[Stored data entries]

»»

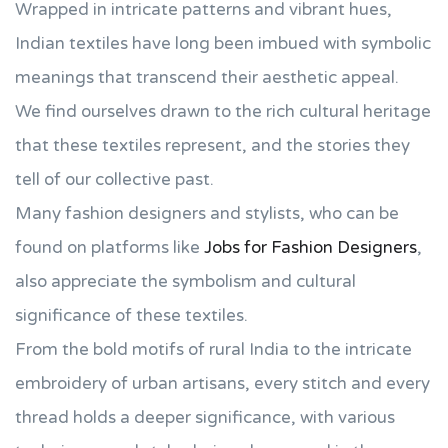
Wrapped in intricate patterns and vibrant hues,
Indian textiles have long been imbued with symbolic
meanings that transcend their aesthetic appeal.
We find ourselves drawn to the rich cultural heritage
that these textiles represent, and the stories they
tell of our collective past.
Many fashion designers and stylists, who can be
found on platforms like
Jobs for Fashion Designers
,
also appreciate the symbolism and cultural
significance of these textiles.
From the bold motifs of rural India to the intricate
embroidery of urban artisans, every stitch and every
thread holds a deeper significance, with various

««

WORK TASK — We ask that the entries above be copied exactly, with the pictures omitted.

ANSWER TO THE EXERCISE —
Wrapped in intricate patterns and vibrant hues,
Indian textiles have long been imbued with symbolic
meanings that transcend their aesthetic appeal.
We find ourselves drawn to the rich cultural heritage
that these textiles represent, and the stories they
tell of our collective past.
Many fashion designers and stylists, who can be
found on platforms like
Jobs for Fashion Designers
,
also appreciate the symbolism and cultural
significance of these textiles.
From the bold motifs of rural India to the intricate
embroidery of urban artisans, every stitch and every
thread holds a deeper significance, with various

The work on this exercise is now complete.